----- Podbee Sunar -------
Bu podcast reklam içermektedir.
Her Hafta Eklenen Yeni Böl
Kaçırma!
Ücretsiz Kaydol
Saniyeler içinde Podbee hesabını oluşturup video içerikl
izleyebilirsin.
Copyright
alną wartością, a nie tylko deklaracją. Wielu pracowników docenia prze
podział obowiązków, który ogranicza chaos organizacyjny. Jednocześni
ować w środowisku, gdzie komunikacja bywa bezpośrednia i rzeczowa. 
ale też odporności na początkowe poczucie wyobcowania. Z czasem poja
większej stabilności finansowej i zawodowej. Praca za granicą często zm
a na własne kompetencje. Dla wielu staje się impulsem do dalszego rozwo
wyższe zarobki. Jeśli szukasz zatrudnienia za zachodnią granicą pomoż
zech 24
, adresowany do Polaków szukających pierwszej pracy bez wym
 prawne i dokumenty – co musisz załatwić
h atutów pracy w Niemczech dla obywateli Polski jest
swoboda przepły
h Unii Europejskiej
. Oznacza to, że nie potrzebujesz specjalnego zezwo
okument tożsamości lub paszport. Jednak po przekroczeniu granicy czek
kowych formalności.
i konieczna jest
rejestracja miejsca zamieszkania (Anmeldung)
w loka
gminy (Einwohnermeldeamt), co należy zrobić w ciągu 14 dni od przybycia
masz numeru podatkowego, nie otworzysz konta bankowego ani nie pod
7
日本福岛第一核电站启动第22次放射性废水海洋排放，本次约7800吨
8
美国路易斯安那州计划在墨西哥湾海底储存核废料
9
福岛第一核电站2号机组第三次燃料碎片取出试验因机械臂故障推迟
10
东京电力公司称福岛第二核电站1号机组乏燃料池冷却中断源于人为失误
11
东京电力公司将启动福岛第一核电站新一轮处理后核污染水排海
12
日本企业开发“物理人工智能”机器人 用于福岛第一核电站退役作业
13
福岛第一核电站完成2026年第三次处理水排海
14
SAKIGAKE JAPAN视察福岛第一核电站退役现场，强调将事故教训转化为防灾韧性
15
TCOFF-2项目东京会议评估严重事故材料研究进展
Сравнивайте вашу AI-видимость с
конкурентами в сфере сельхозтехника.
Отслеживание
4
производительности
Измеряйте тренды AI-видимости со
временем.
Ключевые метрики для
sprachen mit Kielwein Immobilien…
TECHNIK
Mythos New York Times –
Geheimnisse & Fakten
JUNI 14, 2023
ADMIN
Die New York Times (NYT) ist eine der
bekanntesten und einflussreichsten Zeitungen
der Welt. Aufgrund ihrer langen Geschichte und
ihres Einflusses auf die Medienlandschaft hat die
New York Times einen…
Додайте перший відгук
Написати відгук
==
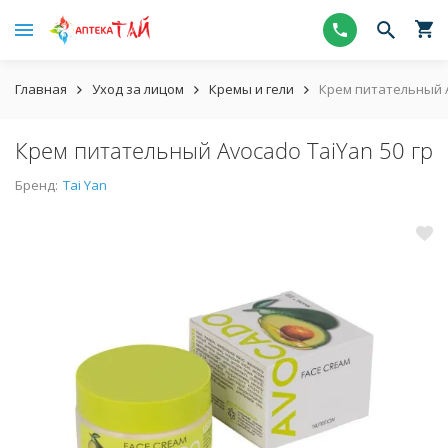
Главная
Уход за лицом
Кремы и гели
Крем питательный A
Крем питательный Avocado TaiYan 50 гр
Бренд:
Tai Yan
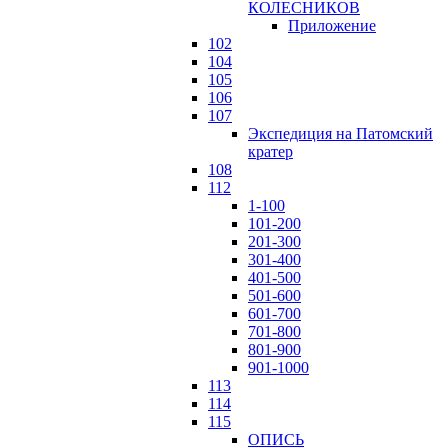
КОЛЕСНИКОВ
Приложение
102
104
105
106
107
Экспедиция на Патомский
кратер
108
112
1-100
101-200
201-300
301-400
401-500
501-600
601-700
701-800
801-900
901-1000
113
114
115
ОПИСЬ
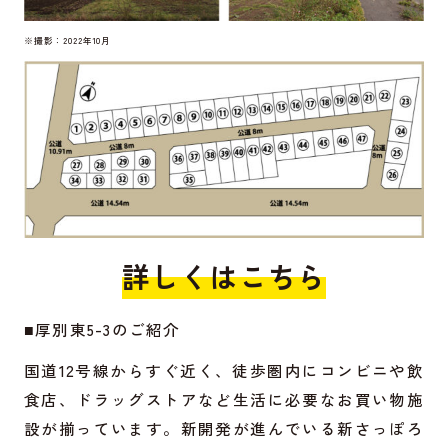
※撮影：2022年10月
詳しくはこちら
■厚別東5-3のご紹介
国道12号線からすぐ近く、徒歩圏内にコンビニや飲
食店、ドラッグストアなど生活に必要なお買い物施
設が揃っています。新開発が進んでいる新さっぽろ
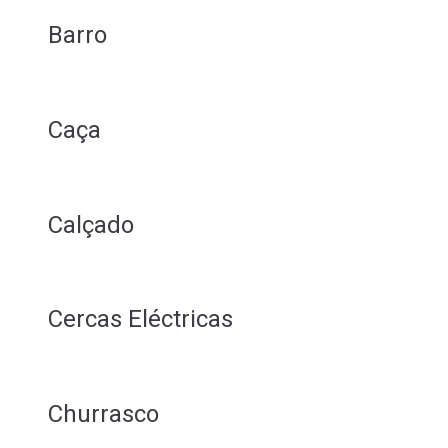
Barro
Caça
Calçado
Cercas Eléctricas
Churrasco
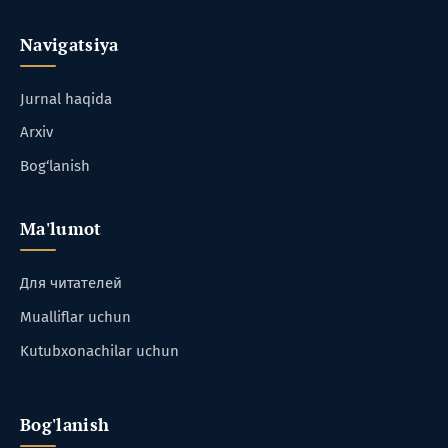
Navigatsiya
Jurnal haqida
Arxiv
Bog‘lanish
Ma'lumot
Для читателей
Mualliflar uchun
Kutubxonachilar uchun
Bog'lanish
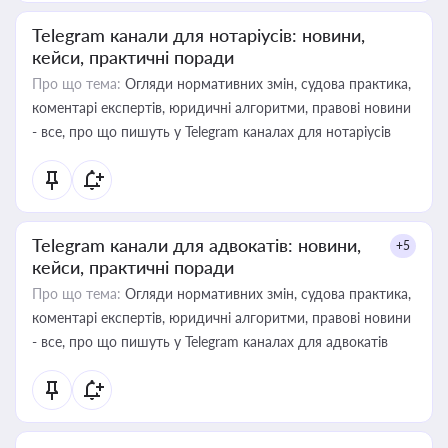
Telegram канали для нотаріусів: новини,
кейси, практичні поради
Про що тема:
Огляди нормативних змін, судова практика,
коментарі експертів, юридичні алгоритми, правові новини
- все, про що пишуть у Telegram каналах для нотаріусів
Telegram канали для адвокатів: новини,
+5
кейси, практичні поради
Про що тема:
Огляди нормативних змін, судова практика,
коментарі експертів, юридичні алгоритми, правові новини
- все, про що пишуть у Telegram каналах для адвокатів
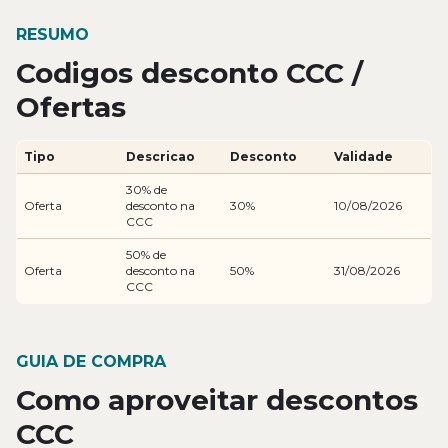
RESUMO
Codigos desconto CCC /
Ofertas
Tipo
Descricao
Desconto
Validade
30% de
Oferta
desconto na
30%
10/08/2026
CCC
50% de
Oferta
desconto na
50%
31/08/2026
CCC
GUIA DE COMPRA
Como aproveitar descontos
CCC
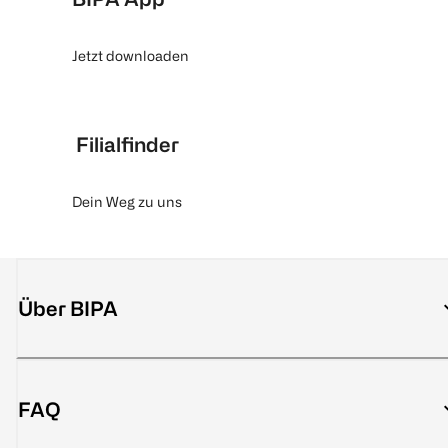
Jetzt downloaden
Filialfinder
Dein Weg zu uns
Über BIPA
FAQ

__What you are asked to do__: Once the line with "rejestracja miejsca zamieszkania (Anmeldung)" is found in the records above, print exactly that line and every line after it through the line with "Написати відгук".

__Exercise answer__:
rejestracja miejsca zamieszkania (Anmeldung)
w loka
gminy (Einwohnermeldeamt), co należy zrobić w ciągu 14 dni od przybycia
masz numeru podatkowego, nie otworzysz konta bankowego ani nie pod
7
日本福岛第一核电站启动第22次放射性废水海洋排放，本次约7800吨
8
美国路易斯安那州计划在墨西哥湾海底储存核废料
9
福岛第一核电站2号机组第三次燃料碎片取出试验因机械臂故障推迟
10
东京电力公司称福岛第二核电站1号机组乏燃料池冷却中断源于人为失误
11
东京电力公司将启动福岛第一核电站新一轮处理后核污染水排海
12
日本企业开发“物理人工智能”机器人 用于福岛第一核电站退役作业
13
福岛第一核电站完成2026年第三次处理水排海
14
SAKIGAKE JAPAN视察福岛第一核电站退役现场，强调将事故教训转化为防灾韧性
15
TCOFF-2项目东京会议评估严重事故材料研究进展
Сравнивайте вашу AI-видимость с
конкурентами в сфере сельхозтехника.
Отслеживание
4
производительности
Измеряйте тренды AI-видимости со
временем.
Ключевые метрики для
sprachen mit Kielwein Immobilien…
TECHNIK
Mythos New York Times –
Geheimnisse & Fakten
JUNI 14, 2023
ADMIN
Die New York Times (NYT) ist eine der
bekanntesten und einflussreichsten Zeitungen
der Welt. Aufgrund ihrer langen Geschichte und
ihres Einflusses auf die Medienlandschaft hat die
New York Times einen…
Додайте перший відгук
Написати відгук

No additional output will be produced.